*RECORDS SHOWN:*
*** Block opens ***

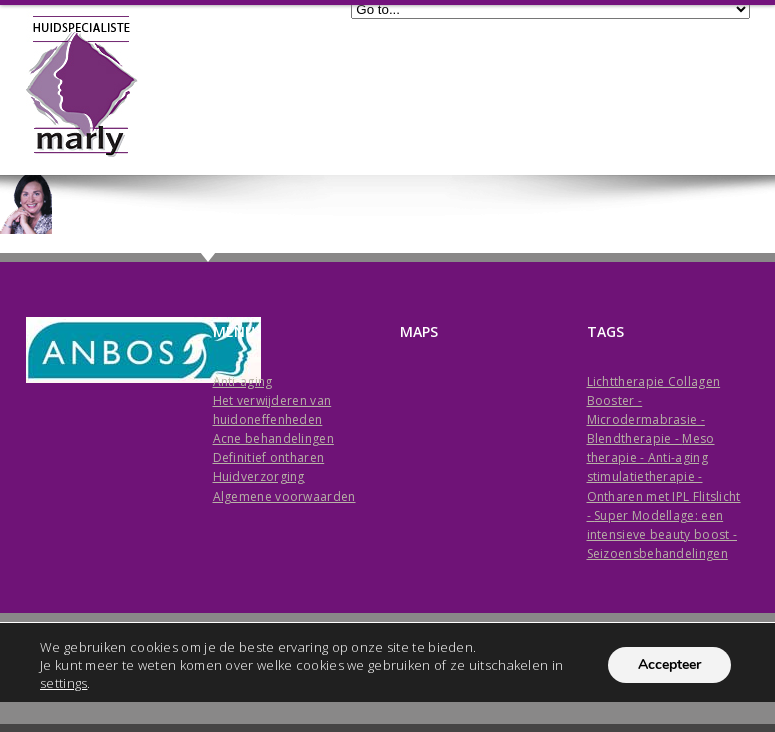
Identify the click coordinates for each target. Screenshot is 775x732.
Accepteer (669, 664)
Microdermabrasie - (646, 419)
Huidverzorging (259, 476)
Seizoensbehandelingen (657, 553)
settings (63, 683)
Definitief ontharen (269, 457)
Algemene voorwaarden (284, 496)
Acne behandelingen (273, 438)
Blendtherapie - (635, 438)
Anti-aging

*** Block closes ***
*** Block opens ***

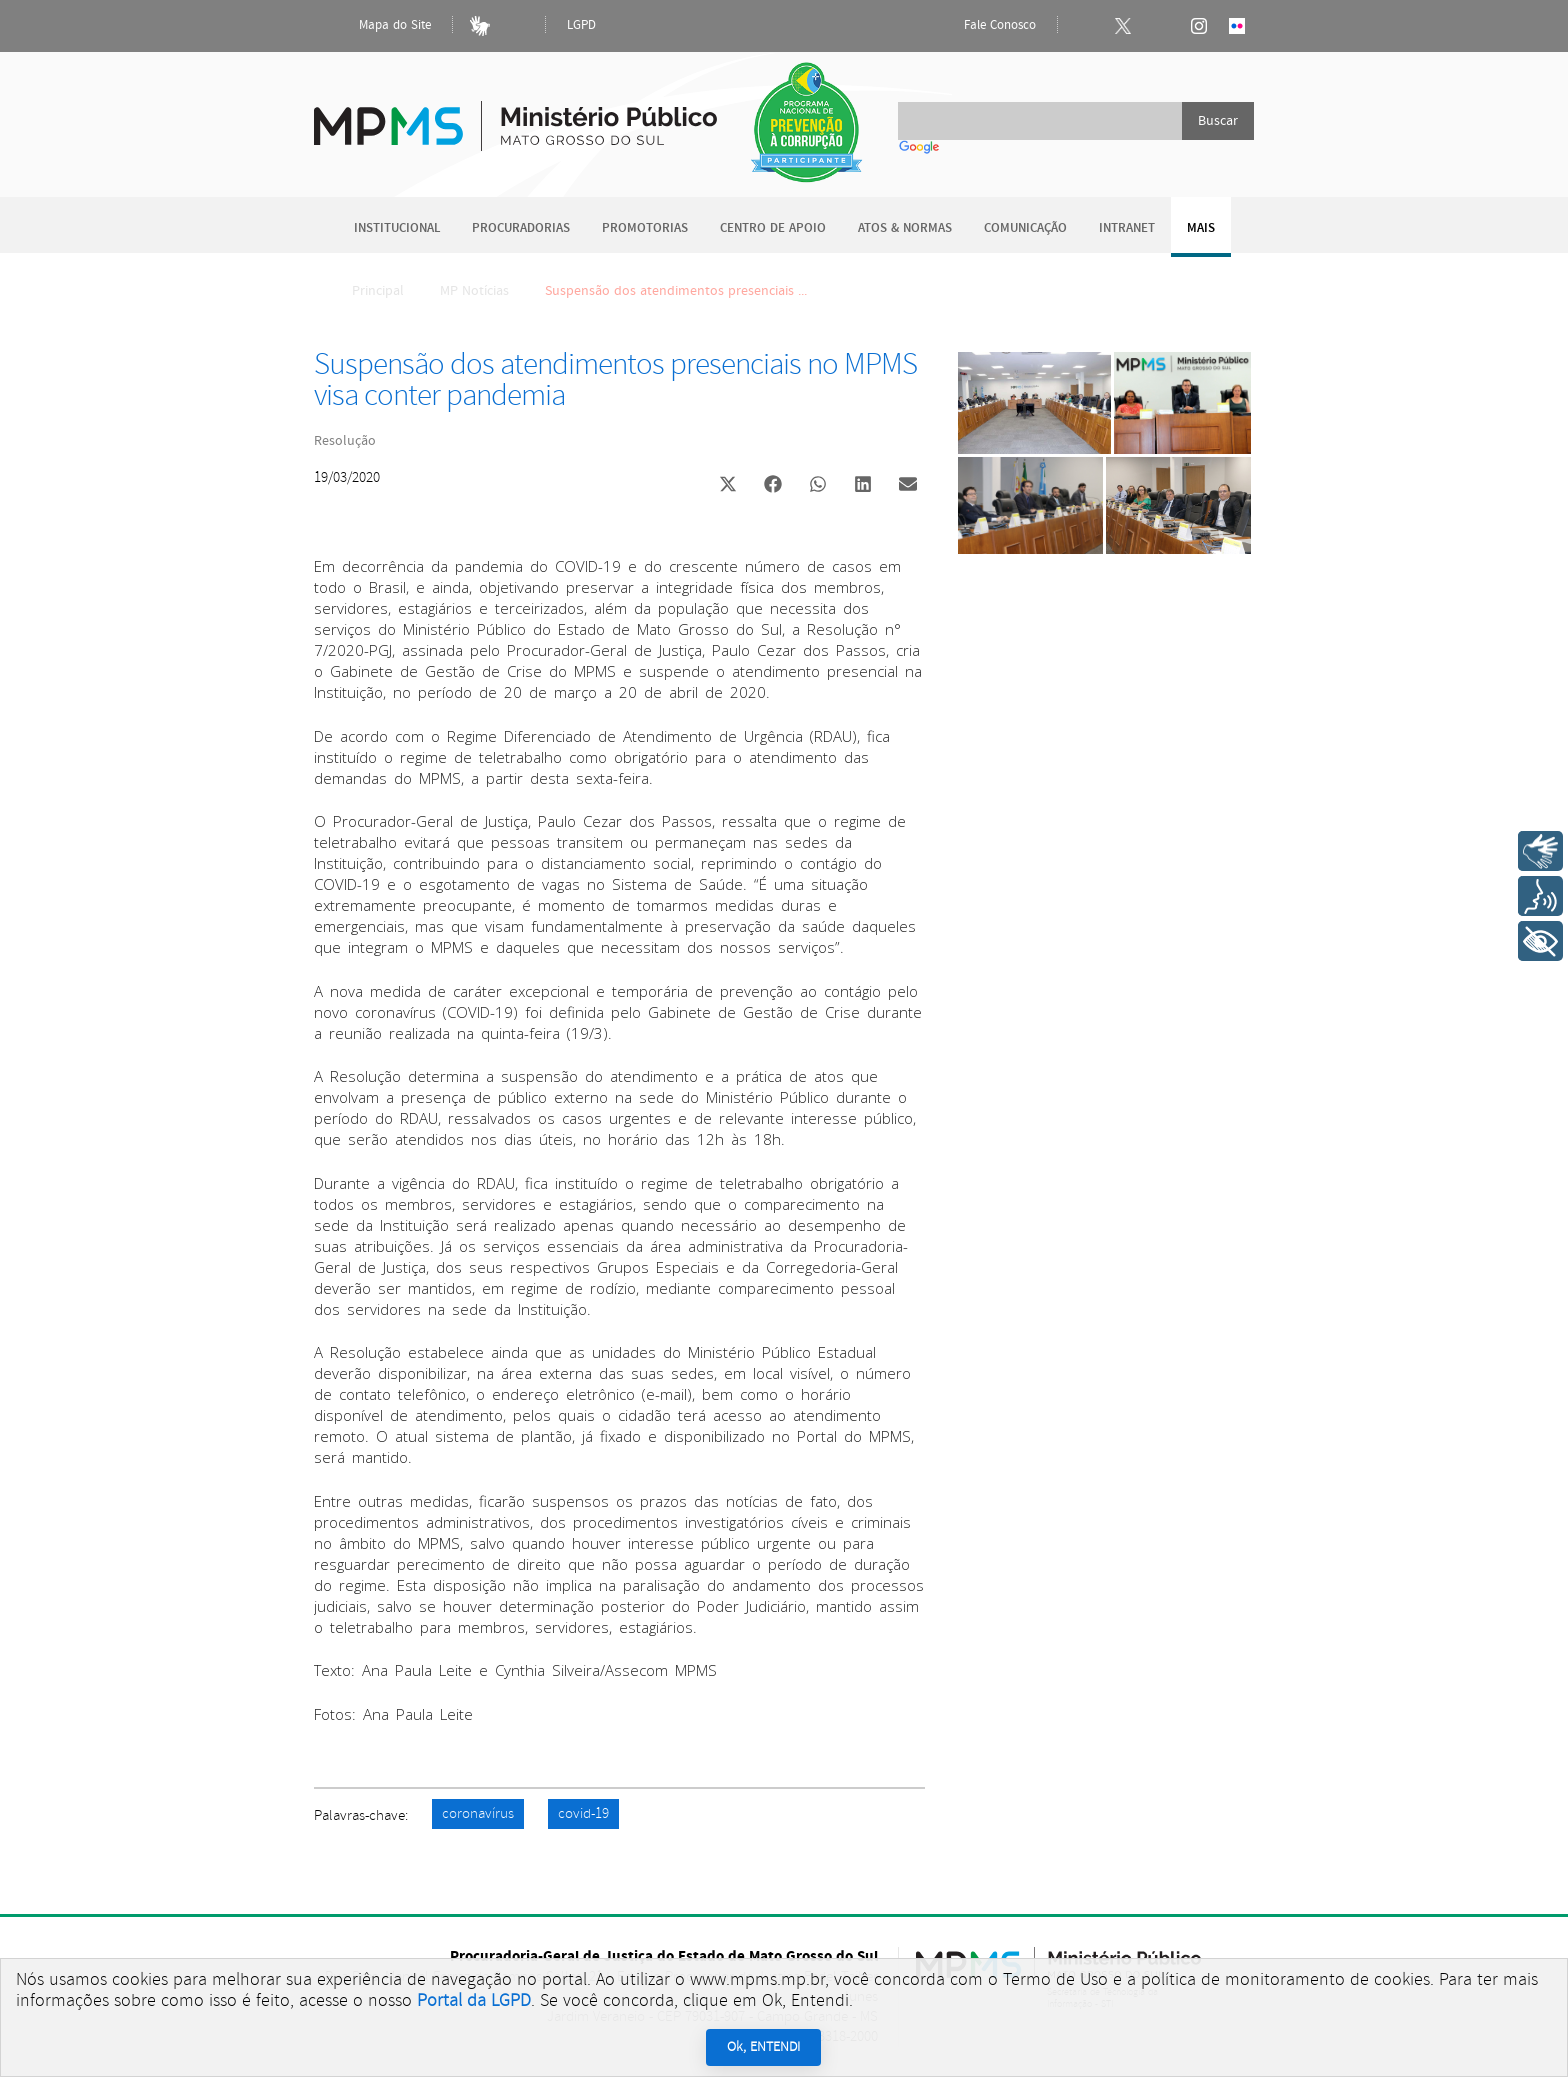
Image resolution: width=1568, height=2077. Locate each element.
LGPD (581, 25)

*** Block closes ***

*TASK OBJECTIVE:* Scan the lines above for the word "each" and copy every one where it occurs.

*ANSWER FOR THIS EXERCISE:*
Identify the click coordinates for each target. Screenshot is 775x732.
Image resolution: width=1568, height=2077. Locate each element.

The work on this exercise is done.